Researchers have ample information to help predict what would happen if South Carolina were to repeal its CON regulations because 15 states have repealed their CON programs, and others have pared theirs back. Economists have used modern statistical methods to compare outcomes in CON and non-CON states to estimate the effects of these regulations. These methods control for factors such as socioeconomic conditions that might confound the estimates. Table 1 summarizes some of this research. It is organized around the stated goals of CON laws.
Based on the experiences of other states, one can estimate what fiscal and health outcomes are likely to prevail in a South Carolina without CON regulation. These estimates are derived from cross-state regression analyses that track outcomes over decades. They account for socioeconomic differences as well as differences in the underlying health of the state populations.
Figure 1 shows the actual number of hospitals and ASCs as well as the estimated number of hospitals and ASCs in an South Carolina without CON regulation.
South Carolina’s rural hospitals are financially strained, so the effect of CON regulation on rural care is especially important to the state’s rural communities. Figure 2 shows the number of rural hospitals in South Carolina and estimates of how many there would be in an South Carolina without CON regulation.
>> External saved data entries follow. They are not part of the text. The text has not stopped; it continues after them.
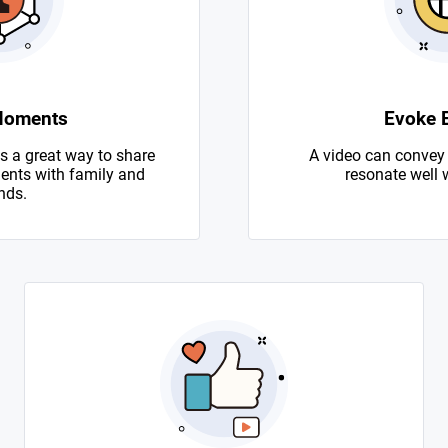
Moments
Evoke 
s a great way to share
A video can convey
nts with family and
resonate well 
nds.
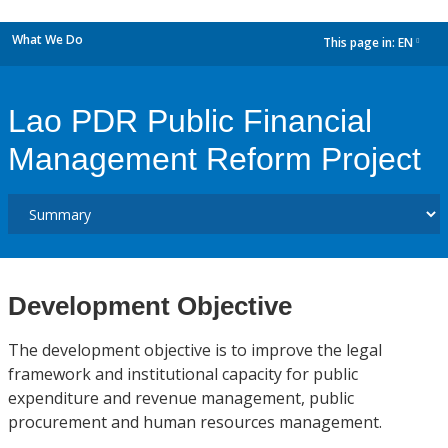
What We Do
This page in:
EN
dropdown
Lao PDR Public Financial
Management Reform Project
Development Objective
The development objective is to improve the legal
framework and institutional capacity for public
expenditure and revenue management, public
procurement and human resources management.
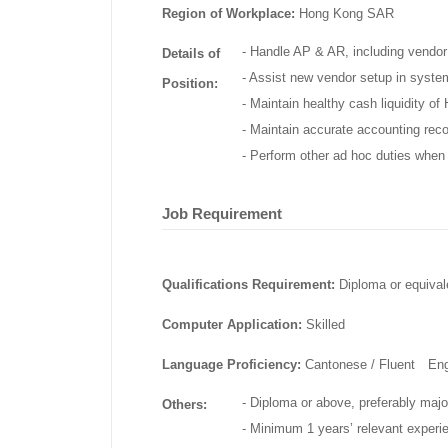
Region of Workplace:
Hong Kong SAR
- Handle AP & AR, including vendor
Details of
- Assist new vendor setup in syste
Position:
- Maintain healthy cash liquidity o
- Maintain accurate accounting recor
- Perform other ad hoc duties when 
Job Requirement
Qualifications Requirement:
Diploma or equival
Computer Application:
Skilled
Language Proficiency:
Cantonese / Fluent En
- Diploma or above, preferably majo
Others:
- Minimum 1 years’ relevant experi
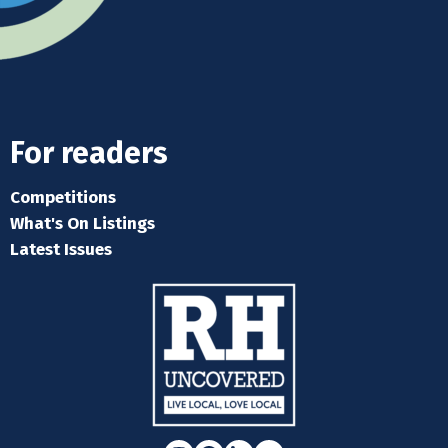
For readers
Competitions
What's On Listings
Latest Issues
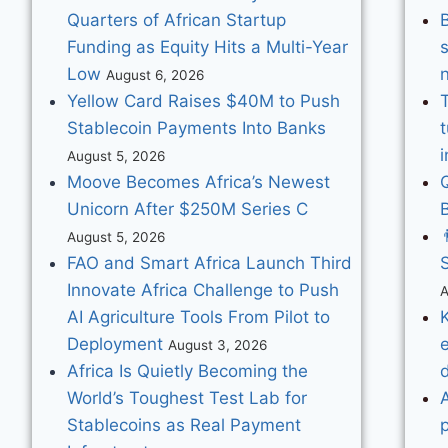
Quarters of African Startup
Funding as Equity Hits a Multi-Year
Low
August 6, 2026
Yellow Card Raises $40M to Push
Stablecoin Payments Into Banks
August 5, 2026
Moove Becomes Africa’s Newest
Unicorn After $250M Series C

August 5, 2026
FAO and Smart Africa Launch Third
S
Innovate Africa Challenge to Push
A
AI Agriculture Tools From Pilot to
K
Deployment
e
August 3, 2026
Africa Is Quietly Becoming the
World’s Toughest Test Lab for
Stablecoins as Real Payment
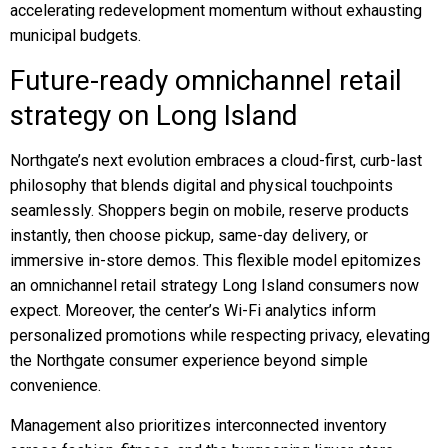
accelerating redevelopment momentum without exhausting
municipal budgets.
Future-ready omnichannel retail
strategy on Long Island
Northgate’s next evolution embraces a cloud-first, curb-last
philosophy that blends digital and physical touchpoints
seamlessly. Shoppers begin on mobile, reserve products
instantly, then choose pickup, same-day delivery, or
immersive in-store demos. This flexible model epitomizes
an omnichannel retail strategy Long Island consumers now
expect. Moreover, the center’s Wi-Fi analytics inform
personalized promotions while respecting privacy, elevating
the Northgate consumer experience beyond simple
convenience.
Management also prioritizes interconnected inventory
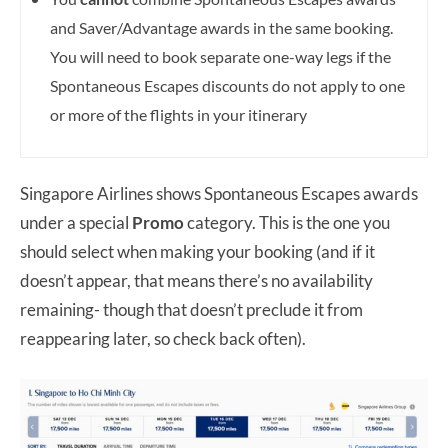
and Saver/Advantage awards in the same booking.
You will need to book separate one-way legs if the
Spontaneous Escapes discounts do not apply to one
or more of the flights in your itinerary
Singapore Airlines shows Spontaneous Escapes awards
under a special
Promo
category. This is the one you
should select when making your booking (and if it
doesn’t appear, that means there’s no availability
remaining- though that doesn’t preclude it from
reappearing later, so check back often).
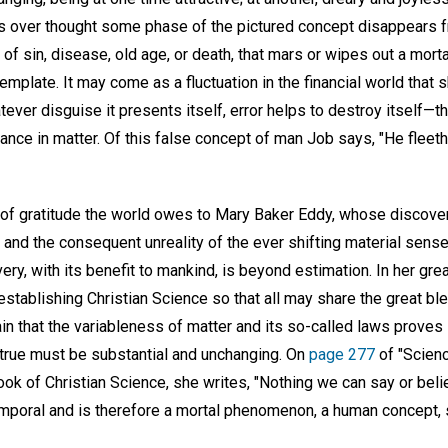
s over thought some phase of the pictured concept disappears 
w of sin, disease, old age, or death, that mars or wipes out a mort
plate. It may come as a fluctuation in the financial world that s
tever disguise it presents itself, error helps to destroy itself—t
tance in matter. Of this false concept of man Job says, "He fleet
f gratitude the world owes to Mary Baker Eddy, whose discovery
g and the consequent unreality of the ever shifting material sense
ery, with its benefit to mankind, is beyond estimation. In her gre
establishing Christian Science so that all may share the great ble
in that the variableness of matter and its so-called laws proves i
 true must be substantial and unchanging. On
page 277
of "Scienc
book of Christian Science, she writes, "Nothing we can say or beli
temporal and is therefore a mortal phenomenon, a human concept,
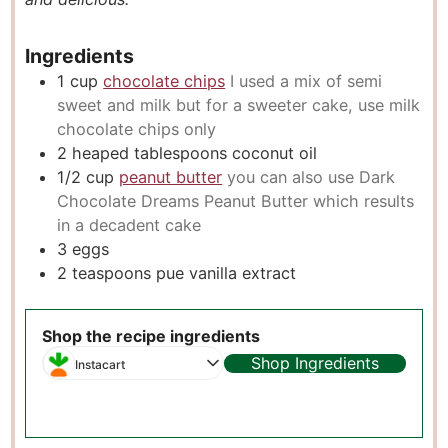
s
Ingredients
1
cup
chocolate chips
I used a mix of semi
sweet and milk but for a sweeter cake, use milk
chocolate chips only
2
heaped tablespoons coconut oil
1/2
cup
peanut butter
you can also use Dark
Chocolate Dreams Peanut Butter which results
in a decadent cake
3
eggs
2
teaspoons
pue vanilla extract
Shop the recipe ingredients
Shop Ingredients
Instacart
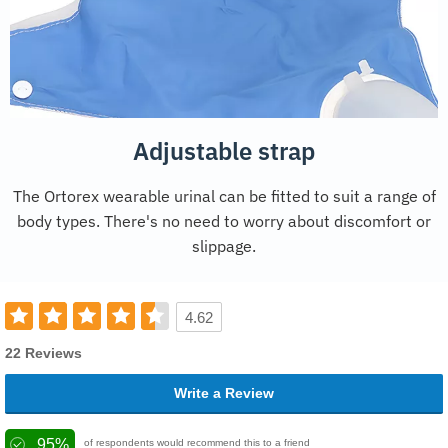
Adjustable strap
The Ortorex wearable urinal can be fitted to suit a range of
body types. There's no need to worry about discomfort or
slippage.
4.62
22 Reviews
Write a Review
95%
of respondents would recommend this to a friend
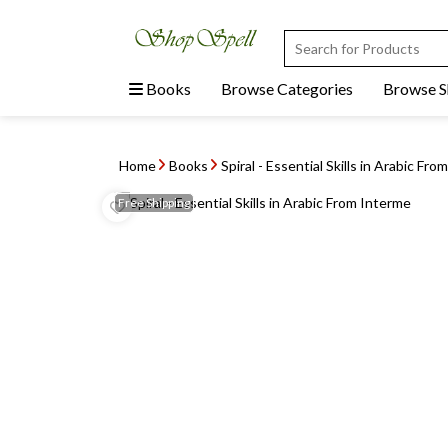
Books
Browse Categories
Browse 
Home
Books
Spiral - Essential Skills in Arabic From
Free
Shipping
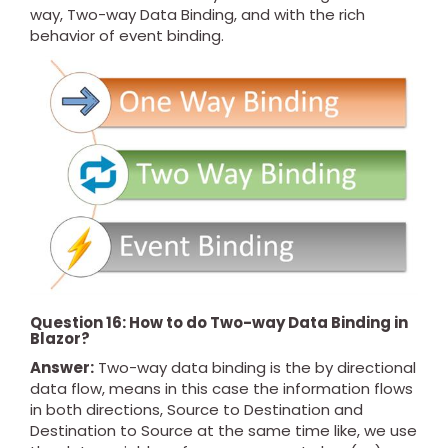
way, Two-way Data Binding, and with the rich
behavior of event binding.
Question 16: How to do Two-way Data Binding in
Blazor?
Answer:
Two-way data binding is the by directional
data flow, means in this case the information flows
in both directions, Source to Destination and
Destination to Source at the same time like, we use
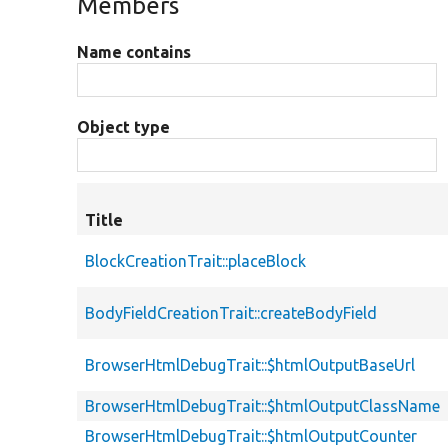
Members
Name contains
Object type
Title
BlockCreationTrait::placeBlock
BodyFieldCreationTrait::createBodyField
BrowserHtmlDebugTrait::$htmlOutputBaseUrl
BrowserHtmlDebugTrait::$htmlOutputClassName
BrowserHtmlDebugTrait::$htmlOutputCounter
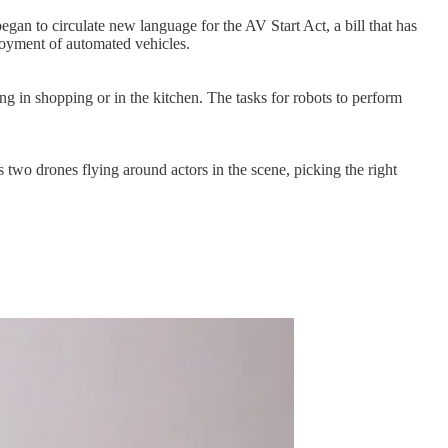
gan to circulate new language for the AV Start Act, a bill that has
ployment of automated vehicles.
ing in shopping or in the kitchen. The tasks for robots to perform
 two drones flying around actors in the scene, picking the right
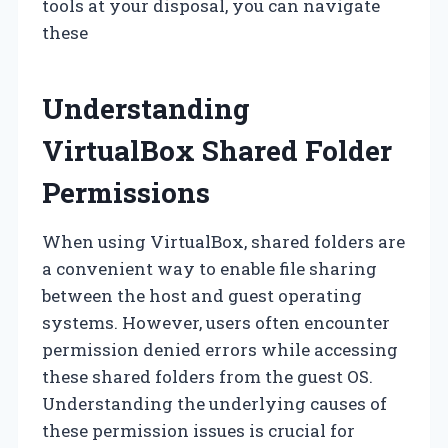
tools at your disposal, you can navigate
these
Understanding
VirtualBox Shared Folder
Permissions
When using VirtualBox, shared folders are
a convenient way to enable file sharing
between the host and guest operating
systems. However, users often encounter
permission denied errors while accessing
these shared folders from the guest OS.
Understanding the underlying causes of
these permission issues is crucial for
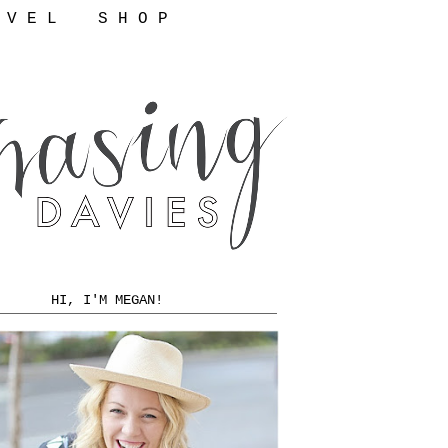
 V E L
S H O P
HI, I'M MEGAN!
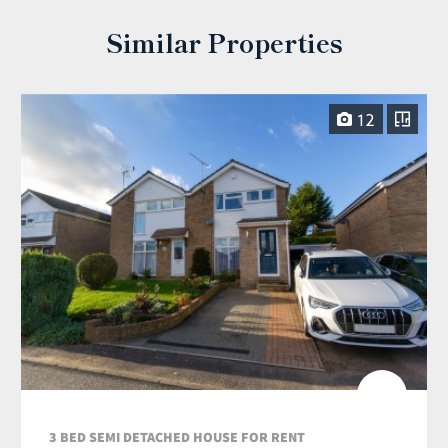
Similar Properties
12
3 BED SEMI DETACHED HOUSE FOR RENT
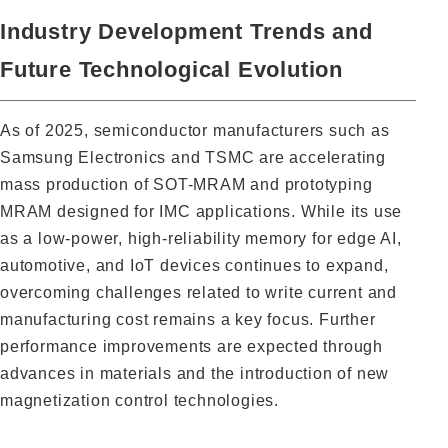
Industry Development Trends and
Future Technological Evolution
As of 2025, semiconductor manufacturers such as
Samsung Electronics and TSMC are accelerating
mass production of SOT-MRAM and prototyping
MRAM designed for IMC applications. While its use
as a low-power, high-reliability memory for edge AI,
automotive, and IoT devices continues to expand,
overcoming challenges related to write current and
manufacturing cost remains a key focus. Further
performance improvements are expected through
advances in materials and the introduction of new
magnetization control technologies.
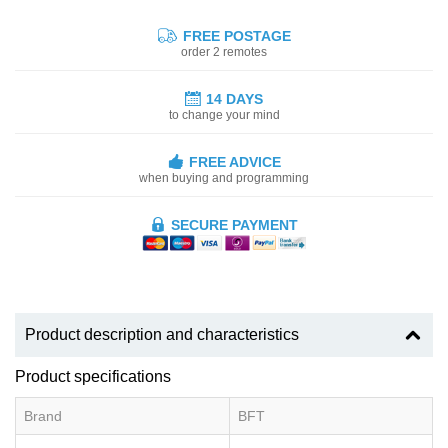
FREE POSTAGE
order 2 remotes
14 DAYS
to change your mind
FREE ADVICE
when buying and programming
SECURE PAYMENT
Product description and characteristics
Product specifications
Brand
BFT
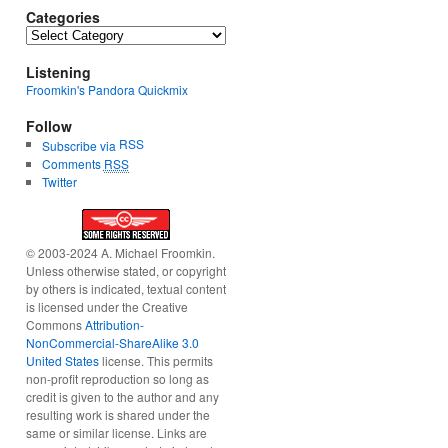
Categories
Categories
Listening
Froomkin's Pandora Quickmix
Follow
RSS
Subscribe via
Comments
RSS
Twitter
© 2003-2024 A. Michael Froomkin.
Unless otherwise stated, or copyright
by others is indicated, textual content
is licensed under the Creative
Commons
Attribution-
NonCommercial-ShareAlike 3.0
United States
license. This permits
non-profit reproduction so long as
credit is given to the author and any
resulting work is shared under the
same or similar license. Links are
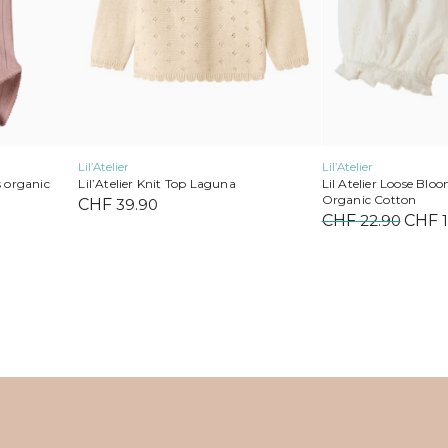
on
on
the
the
product
product
page
page
Lil’Atelier
Lil’Atelier
Lil’Atelier Knit Top Laguna
s organic
Lil Atelier Loose Blo
Organic Cotton
CHF
39.90
Current
CHF
22.90
Origi
CHF
1
price
price
s:
was:
.
CHF 17.00.
CHF 2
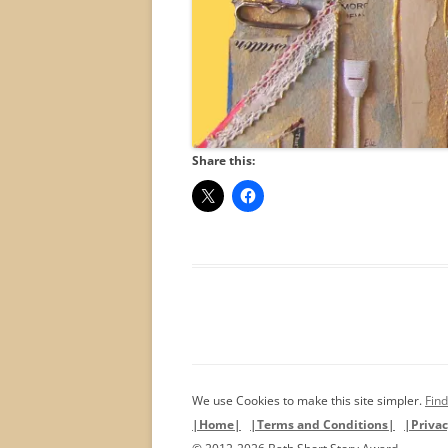
Share this:
We use Cookies to make this site simpler.
Find
|Home|
|Terms and Conditions|
|Privac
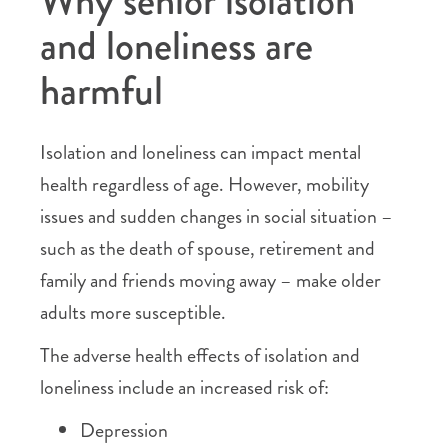
Why senior isolation
and loneliness are
harmful
Isolation and loneliness can impact mental
health regardless of age. However, mobility
issues and sudden changes in social situation –
such as the death of spouse, retirement and
family and friends moving away – make older
adults more susceptible.
The adverse health effects of isolation and
loneliness include an increased risk of:
Depression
Figure 3 shows the actual as well as the estimated mortality rates following heart attack, heart failure, and pneumonia.
Figure 4 shows the actual as well as estimated readmission rates following heart attack and heart failure.
In addition, researchers estimate that deaths from postsurgical complications would be approximately 5.6 percent lower and that the share of patients rating their hospital experience a 9 out of 10 or 10 out of 10 would be approximately 4.5 percent higher in a South Carolina without CON regulation. Finally, economists estimate that annual per capita healthcare spending would be approximately $200 lower in an South Carolina without CON regulation.
The weight of evidence suggests that a full repeal of CON laws would expand access to healthcare in South Carolina that is of both high quality and low cost. Repeal could be scheduled to take effect in the near future or at a later date. Alternatively, policymakers could phase in repeal by requiring the CON board to approve an ever-larger percentage of applications over a certain number of years.
Given the substantial evidence that CON laws do not achieve their stated goals, one may wonder why these laws continue to exist in so much of the country. The explanation seems to lie in the special-interest theory of regulation. Specifically, CON laws perform a valuable function for incumbent providers of healthcare services by limiting their exposure to new competition. Indeed, recent evidence suggests that special interest groups are able to use political donations to increase the odds that their CON requests will be granted. This aspect of CON regulation is one reason why economists as well as antitrust authorities have long believed that these regulations are anticompetitive and harmful to consumers.
For those who are interested in further details on the effects of CON laws on spending patterns, I have attached my paper, “Do Certificate-of-Need Laws Limit Spending?” Like all Mercatus Center research, it has been through a rigorous, double-blind peer review process.
Thank you again for the opportunity to share my research with you. I look forward to answering any questions you may have.